Tippi Hales, BSN, RN, CCRC
Manager, Nursing Solutions, Science 37. Tippi began her journey as a Clinical Research Coordinator in late 1999. She quickly recognized the desire to obtain her nursing degree, beginning with an Associate’s degree in 2005 and her BSN from the University of North Carolina at Wilmington in 2017. She has extensive knowledge in conducting Phase II-IV studies with a focus on Alzheimer’s disease, Multiple Sclerosis, Parkinson’s disease, stroke, sleep disorders, epilepsy, and migraine, in both the adult and pediatric populations.

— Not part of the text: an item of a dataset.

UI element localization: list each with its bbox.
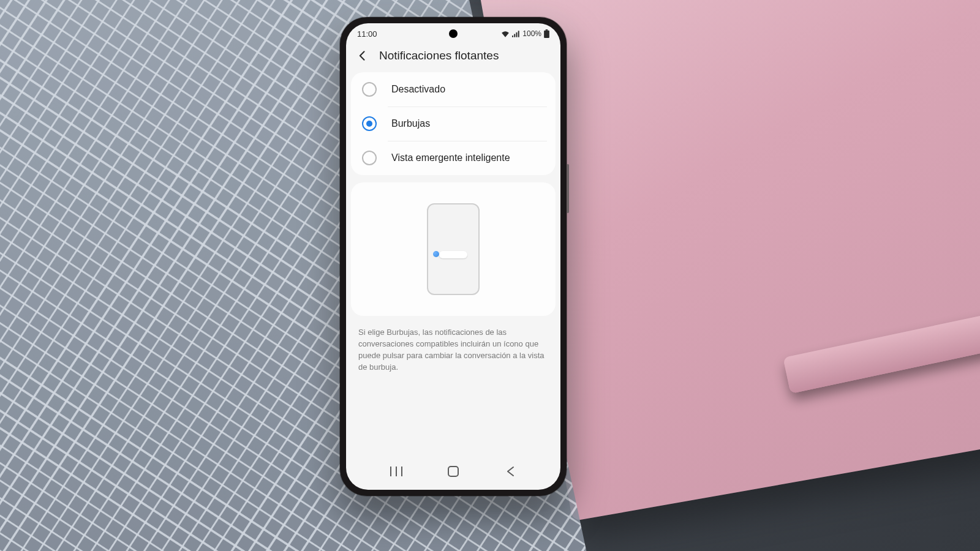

Wes Williams, CCRC, CRP, CPLC
Director of Operations, Drug Studies America. Wes has an extensive background and knowledge of clinical research where he created business and marketing plans to enable research companies to grow in both profitability and organization. He enjoys mentoring and helping others grow in clinical research. Wes has over 10 years of experience in clinical research, and has worked on over 140 clinical trials in the following areas: glaucoma, cataract, retina, dry eye, eyelash growth, Meibomian gland dysfunction, diabetes, gout, hypertension, chronic obstructive pulmonary disease, vaccines, Alzheimer, migraine, Dravet syndrome, Lennox Gastuat syndrome, headache, migraine, Tourette syndrome, spasticity, and ADHD.
William Jones, BS, CCRP
Chief Operating Officer at Ventavia Research Group. William Jones, CCRP received his degree in Health Education Interdisciplinary Biology and Music from Texas A&M. William has worked in research since 2003. He has worked on numerous trials and enjoys sharing his passion and exuberance for helping advance medicine through research. In his spare time, he loves spending time with his wife and kiddos!
Vanessa Tanner, CCRC
Clinical Study Manager at W. L. Gore & Associates. Vanessa has over 16 years of experience with expertise in study phases II through IV in the areas of sleep, burn, pediatrics, oncology, and allergies.
Yoga Pandya, BSC
Associate Director Regulatory Affairs at Banner Health.